Almost every year, I lead a spiritually oriented educational tour to another country. This April, we hope to head to Morocco. Preparing for this year’s journey has brought back my experience of living in Morocco some twenty years ago and a scene that still has me thinking and rethinking what a more robust form of spiritual life may look like. In particular, it has made me reflect on why we need something more rigorous than “self-help.”
I still remember the scene so vividly. I was walking through Fez, one of the beautifully preserved medieval cities of the world. The Souq (bazaar, market) features many artists and craftsmen who practice their crafts as they have been for centuries. Wood-workers, leather-workers, smiths, carpet-weavers, jewelry makers, and more. The artisan who caught my eye on that day was a comb-maker.
The comb-maker was an old man with a kind, leathery face. He was wearing a long robe, the kind that was common in Morocco then and now, and looks amazingly like a Jedi robe. Of course Jedis are Sufis, as we all know.
He was working with bones, I think. This is one of the qualities that I have come to appreciate about traditional cultures. If they eat meat, they use every part of the animal. The hide is used to make leather. The bones are used for combs and other material.
The comb-maker had the bone in one hand and a small chisel in the other. He carefully chiseled away at the bone and slowly, slowly, the inner comb appeared from the bone. He was masterful. No effort was wasted, nothing was exaggerated. It was like watching a violin player. The motions were rhythmical. It was spell-binding.
It was only later that I noticed the young boy, almost hidden behind the comb-making maestro. He was young, maybe 12 or 14 years old, with a hint of a mustache. He was spell-bound, observing the master at work. His eyes were fixated respectfully, even reverentially, on the maestro. His eyes did not waver nor did he become distracted.
When the maestro was done with the bone, he picked up a left over piece and handed it to the young boy. Then he handed him the chisel. The boy raised his glance and made eye contact with the master. The maestro smiled and gave him a knowing nod. The boy, somewhat uncertain, took the chisel, and started to make his marks on the bone. His marks were not quite as rhythmical or precise as the master’s, but not far off either. He paused after four or five strikes and looked again at the master. The master took the boy’s wrist and very subtly adjusted the young boy’s grip. Another knowing smile. The boy chiseled again four or five strikes. Again he looked up at the maestro. An even kinder, bigger smile. Another approving nod.
It was magical and yet so commonplace. It was a scene that I imagine has been played in countless artisan shops, between untold numbers of masters and apprentices. I was watching training in progress.

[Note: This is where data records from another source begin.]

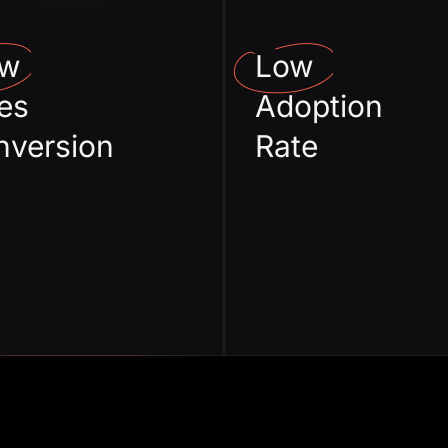
Cycles
real
ow
Low
Wrong usecase
Broken
es
Adoption
mapping
De
nversion
Rate
Incoherent
Imp
Story telling
onboa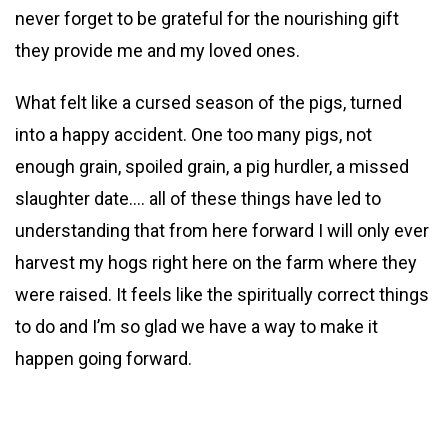
never forget to be grateful for the nourishing gift
they provide me and my loved ones.
What felt like a cursed season of the pigs, turned
into a happy accident. One too many pigs, not
enough grain, spoiled grain, a pig hurdler, a missed
slaughter date…. all of these things have led to
understanding that from here forward I will only ever
harvest my hogs right here on the farm where they
were raised. It feels like the spiritually correct things
to do and I’m so glad we have a way to make it
happen going forward.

The boy would not always remain an apprentice. He would stay long enough to learn the craft, the tools of the trade, and eventually he would have his own shop. Someday, the apprentice would become a master, and he too would train his own apprentices. That is the way of traditional crafts and the way of the spirit. It is not about permanent hierarchy but simply about the passing on of a skill-set. It was all about the watching, the learning, the slight correction of the wrist, the trust, and the knowing smile.
The desire for mentors, masters, maestros, and gurus has never disappeared from any of our cultures. Yes, we are all — and rightly so — suspicious of spiritual authority today. (Especially of male spiritual authorities, and rightly so.) But the more that we see abuses of authority (financially, spiritually, sexually, etc.), there still remains the quiet cry for a Gandalf here, a Dumbledore there, a Yoda awaiting us even further. We still want our comb-maker maestros of the spirit to take us by the hand, correct our wrist, teach us the craft of the heart, and walk with us on the path. Not to walk for us but to walk with us, side by side. We want to know that they have walked on this path before, they know how to hold the chisel that brings a luminous soul out of this unfinished heart journey.

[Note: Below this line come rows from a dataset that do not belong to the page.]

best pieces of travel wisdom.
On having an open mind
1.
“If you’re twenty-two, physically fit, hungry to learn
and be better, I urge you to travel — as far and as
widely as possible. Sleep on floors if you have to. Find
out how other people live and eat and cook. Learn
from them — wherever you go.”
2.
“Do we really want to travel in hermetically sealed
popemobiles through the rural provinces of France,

That seems to me to be one of the elements that is missing from our culture of self-help. I understand that many of us have been turned off by abusive priests, rabbis, imams, shamans, and gurus. And so many see the institutions of religion as standing in the way of a genuine meaningful spiritual life. But somewhere between “self-help” and “institutionalized religion” there is a missing step, and that step, partially, is the comb-maker.